Sekizkök, o günlerde büyük bir yenilenme ve ileriye atılma hareketinin başladığını anlatarak, sözlerini şöyle sürdürdü:
"Türkiye, 1923'ten itibaren Atatürk'ün açtığı yolda her alanda yapılan atılımların ve elde edilen kazanımların üzerine yenilerini bina etmek suretiyle ilerlemeye devam etmektedir. Atatürk, dünyaya geniş perspektiften bakan bir liderdi. 'Yurtta sulh, cihanda sulh' veciz sözüyle uluslararası barış ve güvenliğin bölünmez olduğuna, diğer milletlerin sorunları karşısında kayıtsız kalınamayacağına dikkati çekmiştir."
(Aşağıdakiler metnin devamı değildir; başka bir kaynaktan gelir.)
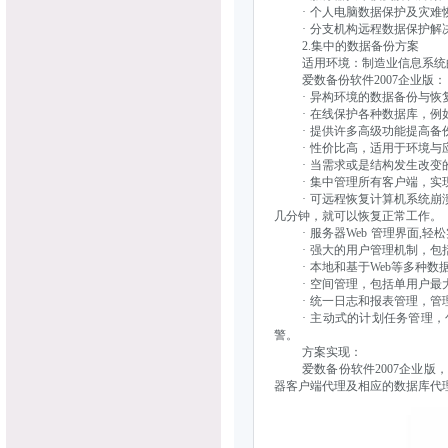
· 个人电脑数据保护及灾难
· 分支机构远程数据保护解
2.集中的数据备份方案
适用环境：制造业信息系统的
爱数备份软件2007企业版：
· 异构环境的数据备份与恢
· 在线保护各种数据库，例如ORA
· 提供许多高级功能提高备份
· 性价比高，适用于环境与
· 当需求或是结构发生改变
· 集中管理所有客户端，实现
· 可远程恢复计算机系统崩溃
几分钟，就可以恢复正常工作。
· 服务器Web 管理界面,轻
· 强大的用户管理机制，包括
· 本地和基于Web等多种数
· 空间管理，包括单用户最大
· 统一日志和报表管理，管理
· 主动式的计划任务管理，
警。
方案实现：
爱数备份软件2007企业版，
器客户端代理及相应的数据库代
Balkanlar'ın, Kafkaslar'ın, Orta Doğu'nun ve Akdeniz'in buluştuğu bölgede bulunan Türkiye'nin bir asır boyunca küresel düzeyde barış ve istikrar için çaba gösterdiğini, çok uzak coğrafyalara da desteğini ulaştırmaktan geri durmadığını vurgulayan Sekizkök, "Bizler yüzyıllar boyunca Balkanlar'da birlikte yaşadık. Bu toprakların kültürel zenginliğini birlikte inşa ettik. Güçlü bağlarımızın bulunduğu Balkanlar'da, Türkiye'ye yönelik teveccühün ne denli yüksek olduğunu memnuniyetle görüyoruz. Yine mutlulukla görüyoruz ki bu ülkenin kurucu halklarından olan Makedonya Türklerinin, ilişkilerimizde özel bir yeri bulunmaktadır." diye konuştu.
Sekizkök, Atatürk ve Kuzey Makedonya arasındaki ilişkiye de değinerek, şunları kaydetti:
"Atatürk'ümüzün ecdadının kökleri Makedonya'ya uzanmaktadır. Yine biliyoruz ki Atatürk, gençliğinde Makedonya'nın çok kültürlü, renkli ve hareketli atmosferinde bu toprakların havasını solumuştur. Hem Askeri idadinin seçkin bir öğrencisi olarak hem kurmay yüzbaşı sıfatıyla bu bölgede geçirdiği yıllar, büyük önder olmasına uzanan yolda önemli tesirler bırakmıştır.
Cumhuriyetin kurulmasını takiben Atatürk, başka uluslara ışık ve ilham kaynağı olmuştur. Bu yönüyle de tarihte iz bırakmıştır. Cumhuriyetimizi bizlere armağan eden Atatürk'ümüzü saygıyla ve minnetle yad ediyorum. Cumhuriyetimizin 100. yılı kutlu olsun, nice yüzyıllara."